◆ **WORK ORDER**: From the entries that follow, report every line in which "HCRRUN" occurs.

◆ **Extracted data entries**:
-*-

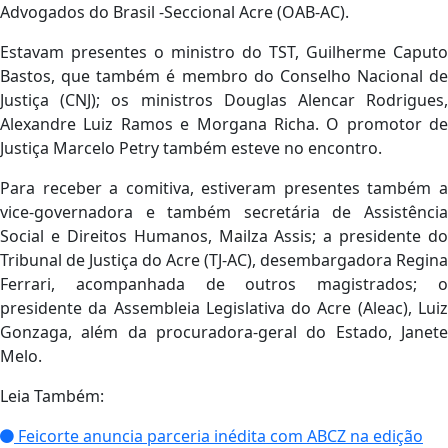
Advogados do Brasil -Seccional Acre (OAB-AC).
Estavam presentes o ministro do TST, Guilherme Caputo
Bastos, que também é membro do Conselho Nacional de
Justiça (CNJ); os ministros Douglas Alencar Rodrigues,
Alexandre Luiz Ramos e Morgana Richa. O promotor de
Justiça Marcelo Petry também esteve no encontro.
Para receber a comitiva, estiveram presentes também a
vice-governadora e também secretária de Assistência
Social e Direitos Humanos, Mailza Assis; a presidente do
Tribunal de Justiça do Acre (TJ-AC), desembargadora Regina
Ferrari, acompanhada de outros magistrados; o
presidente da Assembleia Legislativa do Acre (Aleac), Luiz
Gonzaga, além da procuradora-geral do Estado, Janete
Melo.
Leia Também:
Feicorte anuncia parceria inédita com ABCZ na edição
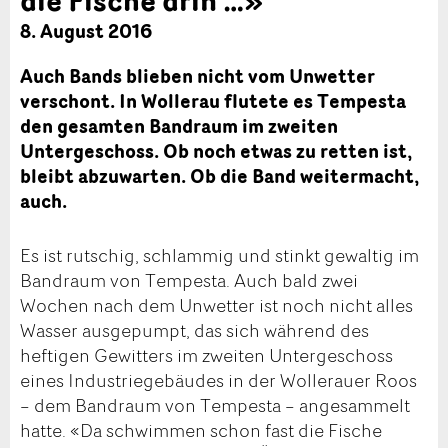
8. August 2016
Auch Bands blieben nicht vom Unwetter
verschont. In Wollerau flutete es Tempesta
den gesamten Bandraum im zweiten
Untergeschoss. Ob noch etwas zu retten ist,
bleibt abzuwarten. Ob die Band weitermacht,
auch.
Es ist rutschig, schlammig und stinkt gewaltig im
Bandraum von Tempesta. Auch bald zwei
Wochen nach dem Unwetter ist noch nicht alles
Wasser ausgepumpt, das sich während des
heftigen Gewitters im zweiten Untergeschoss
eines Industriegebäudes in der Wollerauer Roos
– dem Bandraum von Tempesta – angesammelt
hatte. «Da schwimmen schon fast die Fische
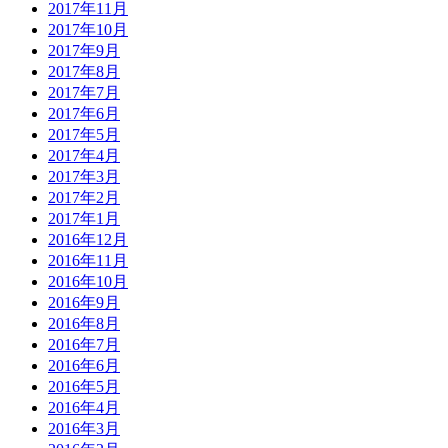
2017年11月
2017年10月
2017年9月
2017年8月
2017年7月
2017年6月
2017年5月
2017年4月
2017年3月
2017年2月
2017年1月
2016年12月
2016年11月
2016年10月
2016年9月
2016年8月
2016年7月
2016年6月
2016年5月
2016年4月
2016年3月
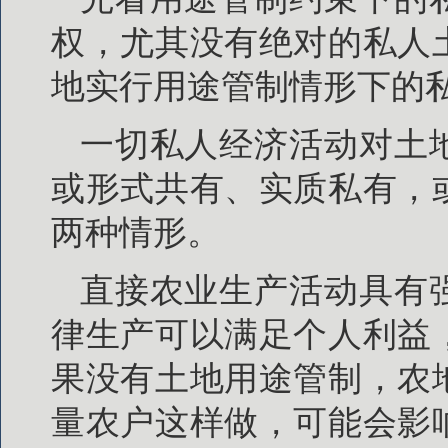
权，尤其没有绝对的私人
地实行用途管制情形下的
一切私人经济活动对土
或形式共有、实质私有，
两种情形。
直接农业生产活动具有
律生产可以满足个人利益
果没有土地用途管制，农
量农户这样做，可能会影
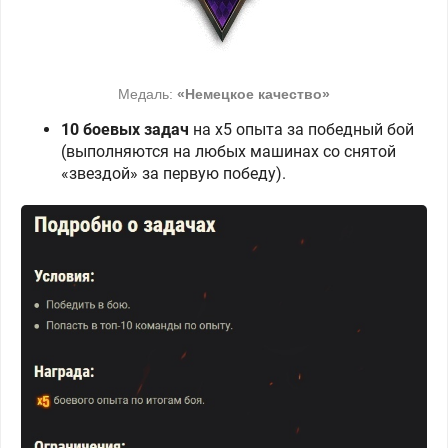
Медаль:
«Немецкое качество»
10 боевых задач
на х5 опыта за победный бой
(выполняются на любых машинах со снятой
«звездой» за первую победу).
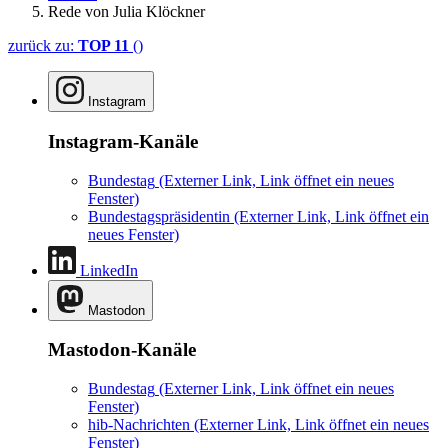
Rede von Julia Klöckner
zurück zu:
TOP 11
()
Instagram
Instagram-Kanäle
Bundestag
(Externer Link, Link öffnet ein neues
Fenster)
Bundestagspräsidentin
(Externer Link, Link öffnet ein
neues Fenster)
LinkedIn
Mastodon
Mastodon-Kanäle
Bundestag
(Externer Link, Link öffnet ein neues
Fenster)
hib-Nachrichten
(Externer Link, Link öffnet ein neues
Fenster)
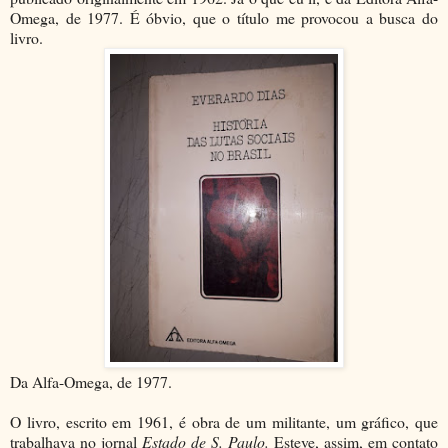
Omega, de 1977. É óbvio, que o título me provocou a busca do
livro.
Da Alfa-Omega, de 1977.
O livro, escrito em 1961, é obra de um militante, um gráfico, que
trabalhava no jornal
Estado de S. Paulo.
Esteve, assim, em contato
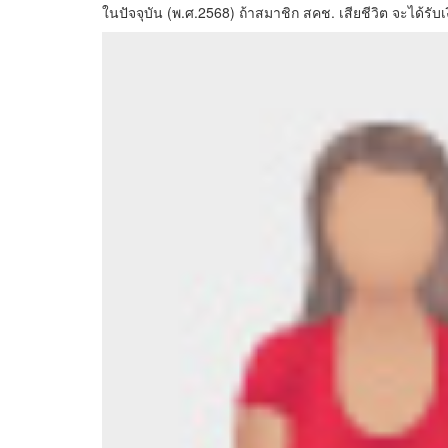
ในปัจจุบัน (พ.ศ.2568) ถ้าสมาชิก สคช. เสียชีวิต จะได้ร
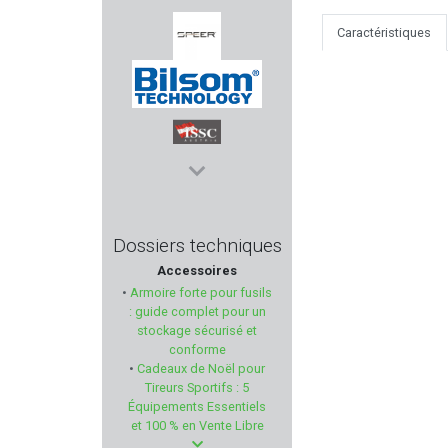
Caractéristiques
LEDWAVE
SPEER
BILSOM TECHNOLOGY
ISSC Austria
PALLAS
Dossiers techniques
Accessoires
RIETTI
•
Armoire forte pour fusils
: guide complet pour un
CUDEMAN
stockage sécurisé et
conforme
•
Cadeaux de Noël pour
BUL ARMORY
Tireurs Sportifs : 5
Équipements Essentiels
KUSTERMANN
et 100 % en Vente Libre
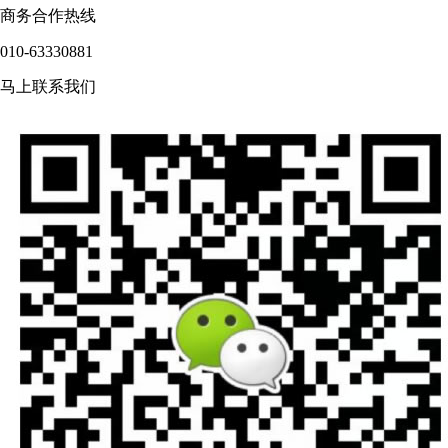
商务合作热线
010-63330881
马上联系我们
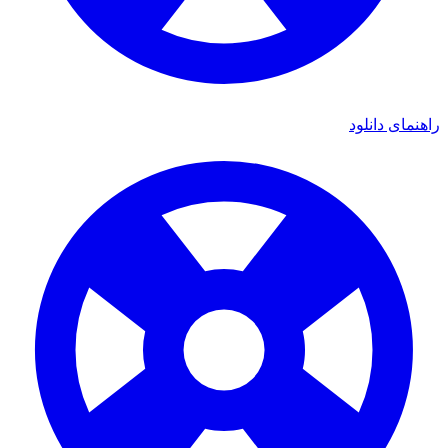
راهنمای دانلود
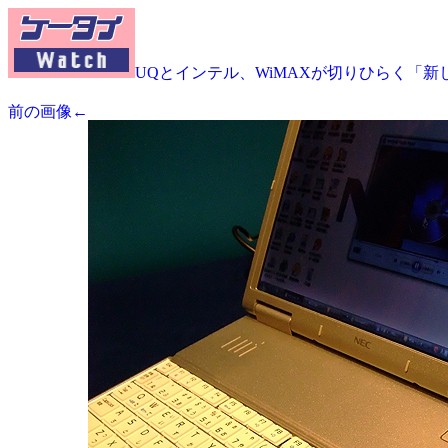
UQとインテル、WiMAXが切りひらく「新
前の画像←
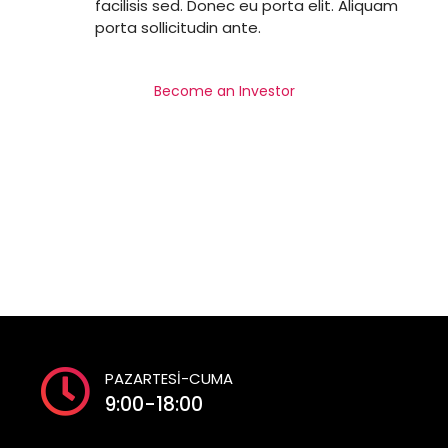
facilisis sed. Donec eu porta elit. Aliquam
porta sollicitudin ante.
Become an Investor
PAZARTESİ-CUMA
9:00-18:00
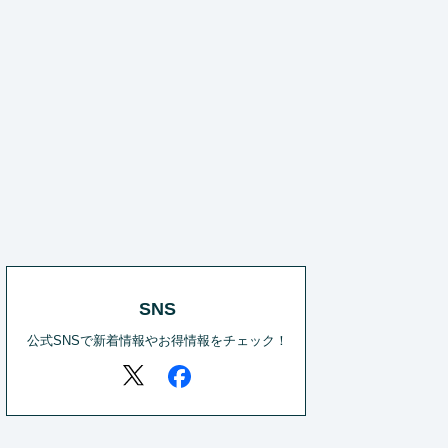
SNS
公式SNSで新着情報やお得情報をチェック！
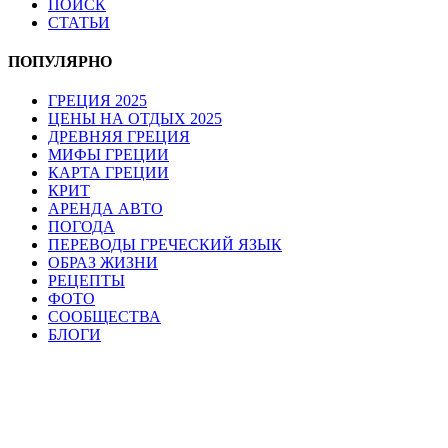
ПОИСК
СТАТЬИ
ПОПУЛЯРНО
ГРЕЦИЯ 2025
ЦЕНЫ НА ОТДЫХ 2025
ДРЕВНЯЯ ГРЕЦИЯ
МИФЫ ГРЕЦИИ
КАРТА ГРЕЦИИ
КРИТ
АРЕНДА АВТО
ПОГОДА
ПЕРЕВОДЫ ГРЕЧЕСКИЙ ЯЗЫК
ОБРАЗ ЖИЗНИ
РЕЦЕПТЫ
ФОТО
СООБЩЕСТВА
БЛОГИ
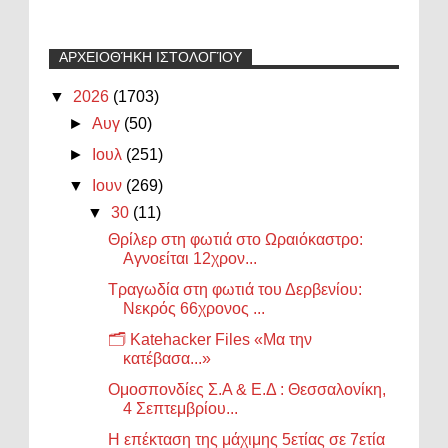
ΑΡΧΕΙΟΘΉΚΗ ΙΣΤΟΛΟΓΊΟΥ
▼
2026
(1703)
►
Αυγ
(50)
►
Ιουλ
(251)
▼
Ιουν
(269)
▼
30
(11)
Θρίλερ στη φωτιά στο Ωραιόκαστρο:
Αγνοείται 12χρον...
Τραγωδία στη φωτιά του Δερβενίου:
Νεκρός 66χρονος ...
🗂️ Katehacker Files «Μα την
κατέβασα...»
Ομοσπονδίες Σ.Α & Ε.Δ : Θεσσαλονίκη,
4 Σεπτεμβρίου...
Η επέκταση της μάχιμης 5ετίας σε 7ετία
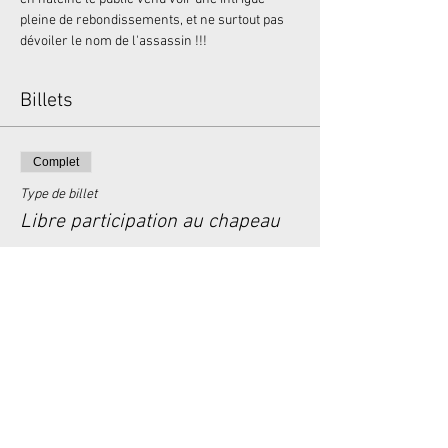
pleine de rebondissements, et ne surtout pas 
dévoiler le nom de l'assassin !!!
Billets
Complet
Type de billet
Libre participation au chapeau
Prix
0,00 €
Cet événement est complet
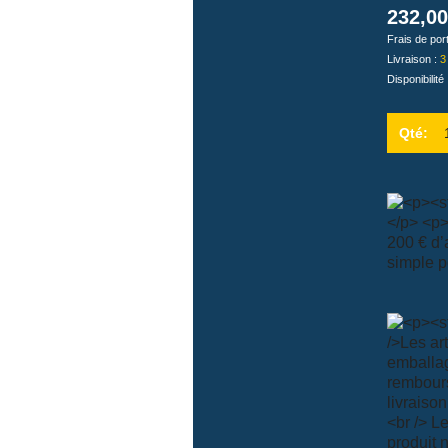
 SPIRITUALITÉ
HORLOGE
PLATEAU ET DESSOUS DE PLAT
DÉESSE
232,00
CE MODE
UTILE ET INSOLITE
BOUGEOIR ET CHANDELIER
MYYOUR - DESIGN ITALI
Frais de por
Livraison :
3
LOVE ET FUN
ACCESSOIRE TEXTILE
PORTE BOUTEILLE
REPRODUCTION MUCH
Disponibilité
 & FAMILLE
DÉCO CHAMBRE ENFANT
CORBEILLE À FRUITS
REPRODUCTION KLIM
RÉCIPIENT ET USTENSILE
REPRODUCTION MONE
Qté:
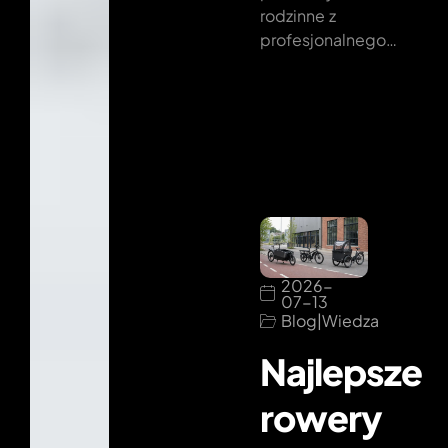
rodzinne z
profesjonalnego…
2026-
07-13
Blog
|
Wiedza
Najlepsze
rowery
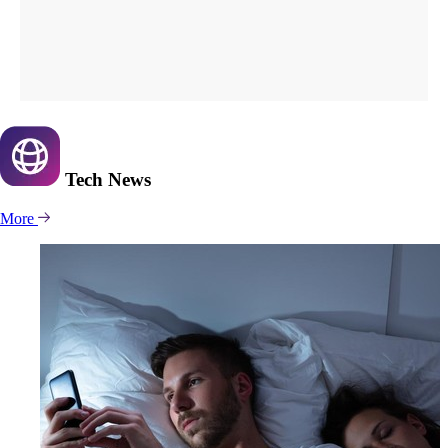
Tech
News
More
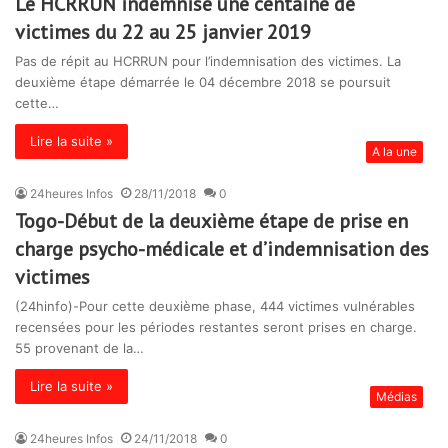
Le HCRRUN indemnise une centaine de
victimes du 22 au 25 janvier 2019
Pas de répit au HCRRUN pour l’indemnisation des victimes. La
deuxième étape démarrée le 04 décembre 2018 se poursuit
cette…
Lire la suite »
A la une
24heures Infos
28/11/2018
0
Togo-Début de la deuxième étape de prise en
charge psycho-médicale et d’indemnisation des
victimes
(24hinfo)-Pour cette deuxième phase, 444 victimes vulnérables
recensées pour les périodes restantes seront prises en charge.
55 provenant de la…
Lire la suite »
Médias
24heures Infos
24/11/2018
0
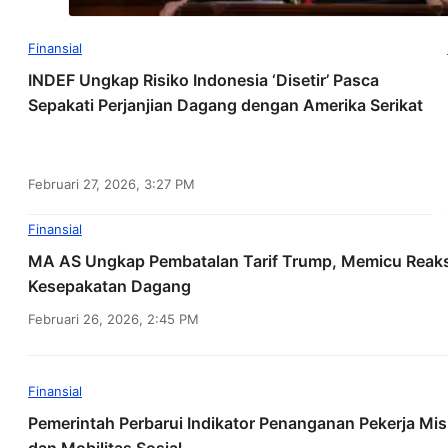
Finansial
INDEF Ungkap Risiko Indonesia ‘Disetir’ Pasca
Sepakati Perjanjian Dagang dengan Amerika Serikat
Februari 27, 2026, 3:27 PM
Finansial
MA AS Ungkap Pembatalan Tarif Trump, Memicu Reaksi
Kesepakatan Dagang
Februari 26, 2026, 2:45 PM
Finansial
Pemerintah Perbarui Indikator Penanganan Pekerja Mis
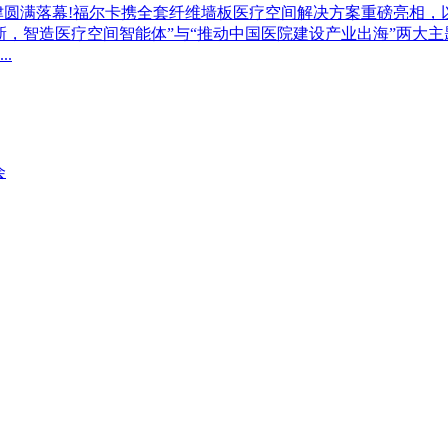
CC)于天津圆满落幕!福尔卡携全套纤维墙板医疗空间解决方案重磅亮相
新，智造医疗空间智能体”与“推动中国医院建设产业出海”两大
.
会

-*-

◆ **SOLUTION**:
Le HCRRUN indemnise une centaine de
Pas de répit au HCRRUN pour l’indemnisation des victimes. La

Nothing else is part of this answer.